Band Coaching und Zielstrebigkeit?

  • Nach diversen Jahren musikalischen Schaffens stehe ich nun vor einem Problem, was ich so bis jetzt noch nicht kannte:
    Ich habe eine neue Band, bis jetzt sind wir ein Quartett. Von de Vieren haben 2 Leute noch gar keine Banderfahrung. Über Ziele und Musikstil haben wir uns soweit geeinigt und die Jungs hauen mir Hammerriffs um die Ohren. Das meiste, was wir machen geht richtig nach vorne und es rockt ordentlich. Soweit das Gute an der Sache.
    Nach 2 Monaten stehe ich aber vor einem Problem: Wir kommen nicht auf den Punkt. Die Ideen sind gut und motiviert sind wir alle. Aber je mehr am Material arbeiten, desto mehr fühle ich mich wie ein kleiner Schuljunge, der nicht weiß, wie man der der Nachbarin klar macht, das man an ihr interessiert ist. Bei diversen Songs steht das Konzept, das Hauptriff ist auch da, aber auf das Gerüst würde sich kein volltrunkener Maurer trauen - es fällt immer zusammen wie ein Kartenhaus und wir hinterfragen fast jede Probe unsere Konzepte.
    Bis jetzt war das nie ein Problem, weil die meisten meiner Bands eine kreative Eigendynamik hatten, aber jetzt frage ich mich, wie man in so einer Situation Einfluss nehmen kann und die Kreativität fördern und vor allem in die richtige Bahn lenken kann, so dass auch mal ein Ergebnis bei herumkommt, was Substanz aufweist.


    Irgendwer eine Idee?

    "I'd rather eat my own shit than do a duet with James Blunt" (Paul Weller)

  • Ähnliche Situationen auch schon zur Genüge immer mal wieder erlebt:


    Zunächst: Als Drummer wirst du nur wenige Möglichkeiten haben, auf die Kreativabteilung in Sachen Harmonien/Melodien einzuwirken, es sei denn, du spielst gleichzeitig ein Harmionieinstrument oder kannst komponieren.
    In dieser Hinsicht bleibt einem als Drummer zunächst nur dir Möglichkeit, dafür zu sorgen, dass das, was die anderen entwickeln, entsprechend konserviert oder arrangiert wird:


    Sorge dafür, dass die Stücke konsequent zu Ende gedacht und komponiert werden.

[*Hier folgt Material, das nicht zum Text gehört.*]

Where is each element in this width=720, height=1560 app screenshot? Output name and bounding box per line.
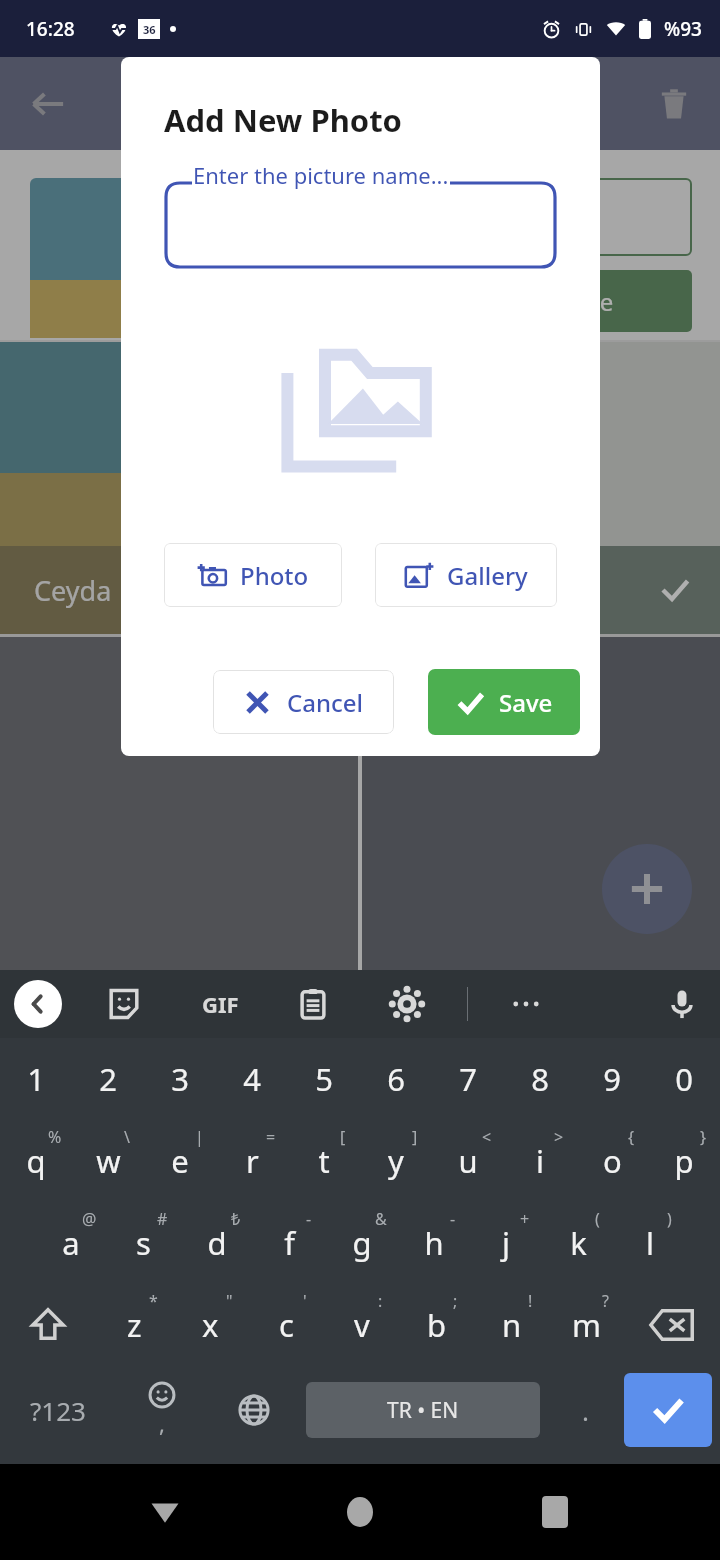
staticText: Gallery bbox=[447, 559, 528, 592]
button[interactable]: g bbox=[326, 1202, 398, 1284]
staticText: ? bbox=[602, 1290, 609, 1312]
button[interactable]: l bbox=[614, 1202, 686, 1284]
staticText: d bbox=[207, 1222, 227, 1264]
button[interactable]: o bbox=[576, 1120, 648, 1202]
button[interactable]: i bbox=[504, 1120, 576, 1202]
staticText: , bbox=[159, 1408, 165, 1438]
button[interactable]: Backspace bbox=[624, 1284, 720, 1366]
staticText: | bbox=[195, 1126, 204, 1148]
staticText: \ bbox=[124, 1126, 130, 1148]
button[interactable]: Shift bbox=[0, 1284, 96, 1366]
staticText: . bbox=[582, 1393, 589, 1428]
staticText: e bbox=[171, 1140, 189, 1182]
button[interactable]: x bbox=[172, 1284, 248, 1366]
button[interactable]: m bbox=[549, 1284, 624, 1366]
button[interactable]: Delete bbox=[658, 88, 690, 120]
button[interactable]: t bbox=[288, 1120, 360, 1202]
button[interactable]: 5 bbox=[288, 1038, 360, 1120]
button[interactable]: q bbox=[0, 1120, 72, 1202]
button[interactable]: Cancel bbox=[213, 670, 394, 734]
staticText: TR • EN bbox=[387, 1396, 459, 1425]
button[interactable]: p bbox=[648, 1120, 720, 1202]
button[interactable]: j bbox=[470, 1202, 542, 1284]
button[interactable]: h bbox=[398, 1202, 470, 1284]
button[interactable]: f bbox=[253, 1202, 326, 1284]
button[interactable]: Voice input bbox=[666, 988, 698, 1020]
button[interactable]: u bbox=[432, 1120, 504, 1202]
staticText: n bbox=[502, 1304, 522, 1346]
staticText: @ bbox=[82, 1208, 97, 1230]
button[interactable]: 2 bbox=[72, 1038, 144, 1120]
button[interactable]: a bbox=[34, 1202, 107, 1284]
button[interactable]: d bbox=[180, 1202, 253, 1284]
staticText: > bbox=[554, 1126, 564, 1148]
button[interactable]: 9 bbox=[576, 1038, 648, 1120]
staticText: ₺ bbox=[231, 1208, 241, 1230]
button[interactable]: z bbox=[96, 1284, 172, 1366]
button[interactable]: 7 bbox=[432, 1038, 504, 1120]
staticText: 9 bbox=[603, 1058, 621, 1100]
button[interactable]: Change language bbox=[208, 1366, 300, 1454]
staticText: %93 bbox=[664, 16, 702, 42]
staticText: - bbox=[306, 1208, 312, 1230]
button[interactable]: w bbox=[72, 1120, 144, 1202]
staticText: # bbox=[157, 1208, 168, 1230]
staticText: i bbox=[536, 1140, 544, 1182]
button[interactable]: s bbox=[107, 1202, 180, 1284]
button[interactable]: v bbox=[324, 1284, 399, 1366]
button[interactable]: Emoji bbox=[116, 1366, 208, 1454]
button[interactable]: e bbox=[144, 1120, 216, 1202]
staticText: * bbox=[149, 1290, 158, 1312]
button[interactable]: 3 bbox=[144, 1038, 216, 1120]
button[interactable]: 6 bbox=[360, 1038, 432, 1120]
staticText: 1 bbox=[27, 1058, 45, 1100]
button[interactable]: Recents bbox=[525, 1482, 585, 1542]
staticText: 5 bbox=[315, 1058, 333, 1100]
button[interactable]: n bbox=[474, 1284, 549, 1366]
button[interactable]: Save bbox=[428, 669, 580, 735]
button[interactable]: 4 bbox=[216, 1038, 288, 1120]
staticText: o bbox=[603, 1140, 622, 1182]
staticText: w bbox=[96, 1140, 121, 1182]
staticText: Photo bbox=[240, 559, 309, 592]
button[interactable]: Save bbox=[482, 270, 692, 332]
staticText: 7 bbox=[459, 1058, 477, 1100]
staticText: 4 bbox=[243, 1058, 261, 1100]
staticText: z bbox=[127, 1304, 142, 1346]
button[interactable]: b bbox=[399, 1284, 474, 1366]
button[interactable]: Clipboard bbox=[297, 988, 329, 1020]
staticText: Enter the picture name... bbox=[193, 160, 449, 190]
staticText: h bbox=[424, 1222, 444, 1264]
button[interactable]: Enter bbox=[624, 1373, 712, 1447]
staticText: u bbox=[458, 1140, 478, 1182]
staticText: f bbox=[284, 1222, 295, 1264]
button[interactable]: Back bbox=[135, 1482, 195, 1542]
button[interactable]: 0 bbox=[648, 1038, 720, 1120]
staticText: } bbox=[700, 1126, 707, 1148]
button[interactable]: TR • EN bbox=[306, 1382, 540, 1438]
button[interactable]: More bbox=[510, 988, 542, 1020]
staticText: Save bbox=[561, 285, 614, 318]
button[interactable]: Settings bbox=[391, 988, 423, 1020]
button[interactable]: c bbox=[248, 1284, 324, 1366]
staticText: y bbox=[388, 1140, 404, 1182]
button[interactable]: 1 bbox=[0, 1038, 72, 1120]
staticText: ] bbox=[412, 1126, 418, 1148]
button[interactable]: ?123 bbox=[0, 1366, 116, 1454]
button[interactable]: Home bbox=[330, 1482, 390, 1542]
button[interactable]: Gallery bbox=[375, 543, 557, 607]
button[interactable]: GIF bbox=[202, 989, 239, 1019]
staticText: 16:28 bbox=[26, 16, 75, 42]
button[interactable]: Add bbox=[602, 844, 692, 934]
button[interactable]: r bbox=[216, 1120, 288, 1202]
button[interactable]: . bbox=[546, 1366, 624, 1454]
button[interactable]: 8 bbox=[504, 1038, 576, 1120]
button[interactable]: Stickers bbox=[108, 988, 140, 1020]
button[interactable]: Close toolbar bbox=[14, 980, 62, 1028]
button[interactable]: y bbox=[360, 1120, 432, 1202]
button[interactable]: Photo bbox=[164, 543, 342, 607]
staticText: ?123 bbox=[30, 1393, 86, 1428]
button[interactable]: k bbox=[542, 1202, 614, 1284]
button[interactable]: Back bbox=[30, 86, 66, 122]
staticText: a bbox=[62, 1222, 80, 1264]
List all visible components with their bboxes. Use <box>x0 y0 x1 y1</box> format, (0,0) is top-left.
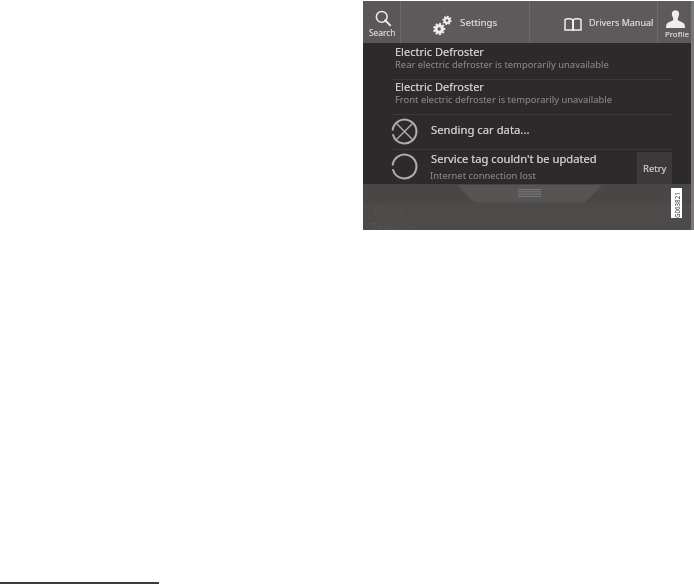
staticText: Rear electric defroster is temporarily u… <box>395 58 609 71</box>
staticText: Drivers Manual <box>589 16 654 28</box>
staticText: Internet connection lost <box>430 169 536 182</box>
staticText: Electric Defroster <box>395 79 484 94</box>
button[interactable]: Service tag couldn't be updated <box>363 149 694 184</box>
staticText: Sending car data... <box>431 122 530 137</box>
staticText: Settings <box>460 16 498 29</box>
button[interactable]: Electric Defroster <box>363 43 694 78</box>
button[interactable]: Sending car data... <box>363 114 694 149</box>
button[interactable]: Profile <box>657 1 691 43</box>
staticText: Retry <box>643 162 667 175</box>
staticText: Profile <box>665 29 689 40</box>
button[interactable]: Search <box>363 1 400 43</box>
staticText: Service tag couldn't be updated <box>431 151 597 166</box>
button[interactable]: Retry <box>637 152 672 185</box>
staticText: G063821 <box>673 188 681 218</box>
staticText: Front electric defroster is temporarily … <box>395 93 612 106</box>
staticText: Search <box>369 27 396 38</box>
button[interactable]: Drivers Manual <box>530 1 657 43</box>
button[interactable]: Settings <box>401 1 529 43</box>
staticText: Electric Defroster <box>395 44 484 59</box>
button[interactable]: Electric Defroster <box>363 78 694 113</box>
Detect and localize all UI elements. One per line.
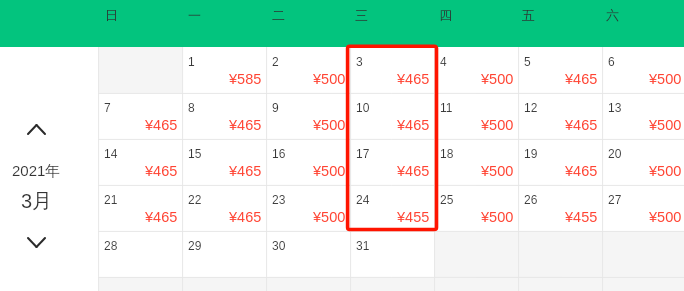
staticText: 23 [272, 193, 286, 206]
staticText: 1 [188, 55, 195, 68]
button [518, 277, 602, 291]
button[interactable]: 27 [602, 185, 684, 231]
button[interactable]: 五 [486, 0, 570, 47]
staticText: 21 [104, 193, 118, 206]
button[interactable]: 日 [69, 0, 153, 47]
staticText: 15 [188, 147, 202, 160]
staticText: 日 [105, 7, 118, 23]
button[interactable]: 13 [602, 93, 684, 139]
staticText: 19 [524, 147, 538, 160]
button [350, 277, 434, 291]
staticText: ¥465 [145, 163, 178, 179]
button[interactable]: 3月 [1, 189, 73, 214]
staticText: ¥500 [649, 209, 682, 225]
staticText: 24 [356, 193, 370, 206]
staticText: 28 [104, 239, 118, 252]
staticText: ¥500 [649, 163, 682, 179]
staticText: ¥465 [229, 209, 262, 225]
staticText: 四 [439, 7, 452, 23]
staticText: ¥585 [229, 71, 262, 87]
button[interactable]: 7 [98, 93, 182, 139]
button[interactable]: 下一个月 [14, 231, 58, 253]
staticText: 11 [440, 101, 453, 114]
button[interactable]: 六 [570, 0, 654, 47]
button[interactable]: 5 [518, 47, 602, 93]
button[interactable]: 19 [518, 139, 602, 185]
staticText: ¥500 [313, 163, 346, 179]
staticText: ¥500 [313, 117, 346, 133]
button[interactable]: 25 [434, 185, 518, 231]
button[interactable]: 8 [182, 93, 266, 139]
button[interactable]: 20 [602, 139, 684, 185]
button[interactable]: 1 [182, 47, 266, 93]
staticText: ¥455 [397, 209, 430, 225]
staticText: 六 [606, 7, 619, 23]
button[interactable]: 23 [266, 185, 350, 231]
staticText: 三 [355, 7, 368, 23]
staticText: 3月 [21, 189, 53, 214]
button[interactable]: 2021年 [0, 162, 72, 181]
staticText: ¥465 [565, 163, 598, 179]
button[interactable]: 三 [319, 0, 403, 47]
button[interactable]: 11 [434, 93, 518, 139]
button[interactable]: 24 [350, 185, 434, 231]
staticText: ¥500 [313, 209, 346, 225]
staticText: 一 [188, 7, 201, 23]
staticText: 25 [440, 193, 454, 206]
staticText: 12 [524, 101, 538, 114]
button[interactable]: 26 [518, 185, 602, 231]
staticText: ¥465 [145, 209, 178, 225]
staticText: ¥465 [565, 71, 598, 87]
button[interactable]: 3 [350, 47, 434, 93]
staticText: ¥500 [649, 71, 682, 87]
button[interactable]: 一 [152, 0, 236, 47]
button [266, 277, 350, 291]
staticText: ¥500 [481, 71, 514, 87]
staticText: 10 [356, 101, 370, 114]
staticText: 14 [104, 147, 118, 160]
staticText: ¥500 [313, 71, 346, 87]
button[interactable]: 15 [182, 139, 266, 185]
staticText: ¥465 [565, 117, 598, 133]
button[interactable]: 12 [518, 93, 602, 139]
staticText: 13 [608, 101, 622, 114]
button[interactable]: 9 [266, 93, 350, 139]
staticText: 2021年 [12, 162, 61, 181]
button[interactable]: 28 [98, 231, 182, 277]
staticText: 7 [104, 101, 111, 114]
button[interactable]: 29 [182, 231, 266, 277]
button[interactable]: 14 [98, 139, 182, 185]
button [182, 277, 266, 291]
staticText: 9 [272, 101, 279, 114]
staticText: 16 [272, 147, 286, 160]
staticText: 2 [272, 55, 279, 68]
staticText: ¥500 [649, 117, 682, 133]
button[interactable]: 四 [403, 0, 487, 47]
staticText: 17 [356, 147, 370, 160]
button[interactable]: 17 [350, 139, 434, 185]
button[interactable]: 16 [266, 139, 350, 185]
button[interactable]: 2 [266, 47, 350, 93]
staticText: ¥455 [565, 209, 598, 225]
button[interactable]: 4 [434, 47, 518, 93]
button [602, 277, 684, 291]
staticText: ¥465 [229, 117, 262, 133]
button[interactable]: 22 [182, 185, 266, 231]
staticText: 8 [188, 101, 195, 114]
staticText: ¥500 [481, 163, 514, 179]
button[interactable]: 18 [434, 139, 518, 185]
button[interactable]: 31 [350, 231, 434, 277]
button[interactable]: 上一个月 [14, 118, 58, 140]
button[interactable]: 21 [98, 185, 182, 231]
button[interactable]: 10 [350, 93, 434, 139]
button[interactable]: 二 [236, 0, 320, 47]
staticText: 3 [356, 55, 363, 68]
staticText: ¥500 [481, 209, 514, 225]
staticText: 29 [188, 239, 202, 252]
button[interactable]: 6 [602, 47, 684, 93]
button[interactable]: 30 [266, 231, 350, 277]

Fällt den Jungs nix ein, wie sie ein Stück komplettieren können, oder ist zwar der Grundriff da, es will sich aber einfach kein Stück ergeben, sorge dafür, dass ihr euch nicht verzettelt durch gleichzeitige Arbeit an zu vielen Stücken, sondern konzentriert Euch nach und nach auf eins nach dem anderen:


    1. Macht Euch zunächst einen festen Plan, was ihr auf der nächsten Probe spielen wollt. Aufgabe für alle muss sein, sich etwas sinnvolles für die Probe für dieses eine Stück zu überlegen. Testet dann auf er Probe die Vorschläge. Ist den Jungs zu Hause nix eingefallen, versucht etwas auf der Probe gemeinsam zu entwickeln. Tauscht Ideen aus oder aber, ist immer sinnvoll, nehmt die Parts, die ihr habt, als Grundlage für ne Jam und seht, was passiert, oftmals ergibt sich was aus dem Jam. Aber immer am Stück bleiben.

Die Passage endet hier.